### Work to complete
Beginning with the line that contains "Суть профессии: Кто такой проектировщик", reproduce every line through the end of the records below exactly, and leave the pictures out.

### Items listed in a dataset
▼

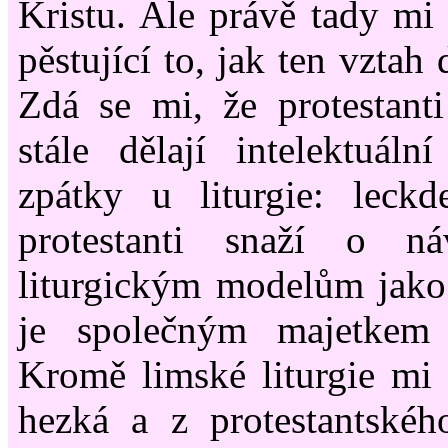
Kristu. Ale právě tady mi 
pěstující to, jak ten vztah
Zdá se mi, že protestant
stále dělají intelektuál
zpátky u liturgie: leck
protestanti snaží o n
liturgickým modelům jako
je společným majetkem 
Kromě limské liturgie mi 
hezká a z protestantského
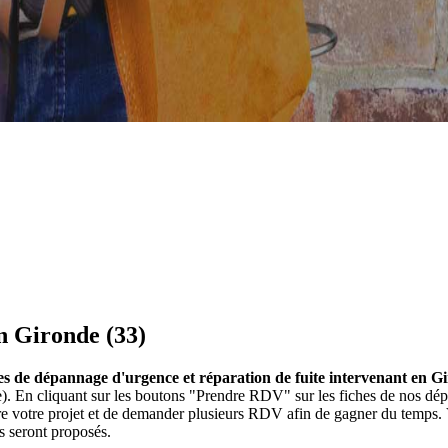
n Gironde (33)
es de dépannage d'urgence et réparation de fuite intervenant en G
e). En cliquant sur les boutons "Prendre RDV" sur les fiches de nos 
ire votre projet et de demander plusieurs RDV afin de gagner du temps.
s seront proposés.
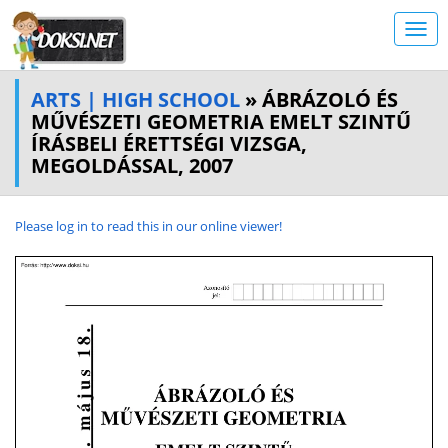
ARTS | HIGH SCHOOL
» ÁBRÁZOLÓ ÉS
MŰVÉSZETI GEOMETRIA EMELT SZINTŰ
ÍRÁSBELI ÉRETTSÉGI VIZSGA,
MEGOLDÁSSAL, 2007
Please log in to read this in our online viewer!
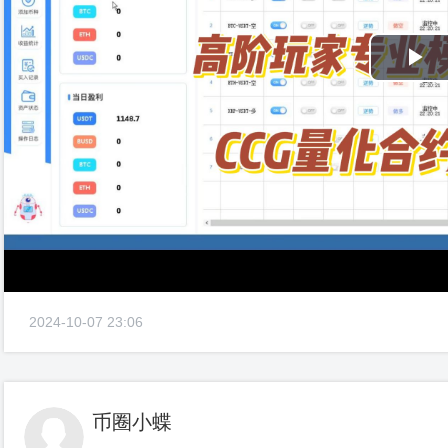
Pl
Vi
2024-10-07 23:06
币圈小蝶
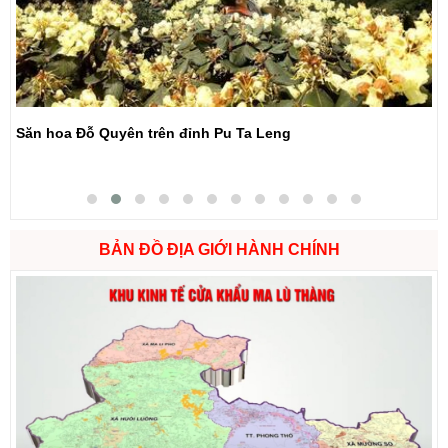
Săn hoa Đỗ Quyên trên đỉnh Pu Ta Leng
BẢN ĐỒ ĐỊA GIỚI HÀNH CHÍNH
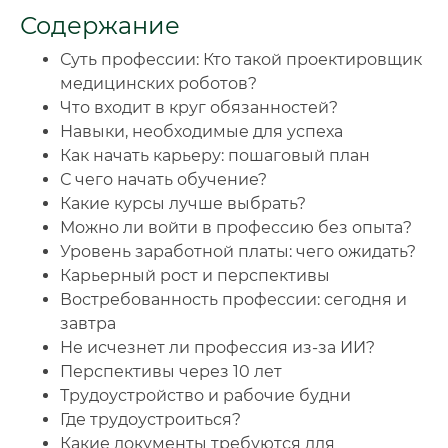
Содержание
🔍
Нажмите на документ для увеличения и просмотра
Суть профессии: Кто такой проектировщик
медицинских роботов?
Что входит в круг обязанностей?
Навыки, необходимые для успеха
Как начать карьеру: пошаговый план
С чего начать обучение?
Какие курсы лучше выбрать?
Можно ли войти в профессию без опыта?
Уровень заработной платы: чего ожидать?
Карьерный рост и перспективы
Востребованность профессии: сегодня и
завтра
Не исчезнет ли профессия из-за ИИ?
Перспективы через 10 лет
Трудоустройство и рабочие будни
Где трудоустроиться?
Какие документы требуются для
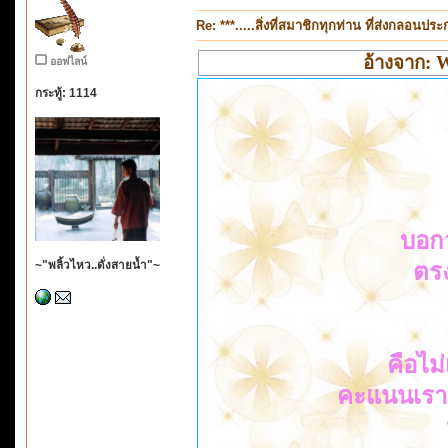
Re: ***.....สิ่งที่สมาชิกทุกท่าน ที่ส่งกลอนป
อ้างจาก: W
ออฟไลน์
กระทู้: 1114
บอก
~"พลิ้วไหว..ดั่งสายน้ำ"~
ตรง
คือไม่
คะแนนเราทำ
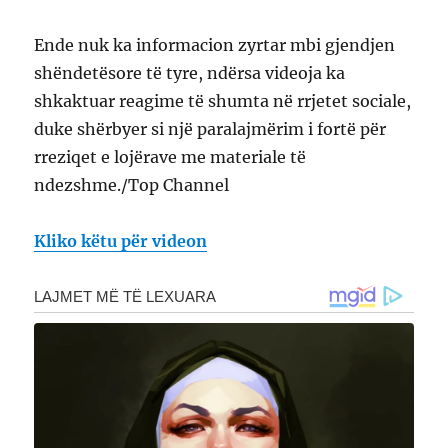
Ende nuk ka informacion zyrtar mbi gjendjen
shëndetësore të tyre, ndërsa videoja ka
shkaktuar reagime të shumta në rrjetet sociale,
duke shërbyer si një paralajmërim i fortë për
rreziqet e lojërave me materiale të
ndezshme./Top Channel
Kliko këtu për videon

▲

### Task result
Суть профессии: Кто такой проектировщик
медицинских роботов?
Что входит в круг обязанностей?
Навыки, необходимые для успеха
Как начать карьеру: пошаговый план
С чего начать обучение?
Какие курсы лучше выбрать?
Можно ли войти в профессию без опыта?
Уровень заработной платы: чего ожидать?
Карьерный рост и перспективы
Востребованность профессии: сегодня и
завтра
Не исчезнет ли профессия из-за ИИ?
Перспективы через 10 лет
Трудоустройство и рабочие будни
Где трудоустроиться?
Какие документы требуются для
Re: ***.....สิ่งที่สมาชิกทุกท่าน ที่ส่งกลอนป
อ้างจาก: W
ออฟไลน์
กระทู้: 1114
บอก
~"พลิ้วไหว..ดั่งสายน้ำ"~
ตรง
คือไม่
คะแนนเราทำ
Ende nuk ka informacion zyrtar mbi gjendjen
shëndetësore të tyre, ndërsa videoja ka
shkaktuar reagime të shumta në rrjetet sociale,
duke shërbyer si një paralajmërim i fortë për
rreziqet e lojërave me materiale të
ndezshme./Top Channel
Kliko këtu për videon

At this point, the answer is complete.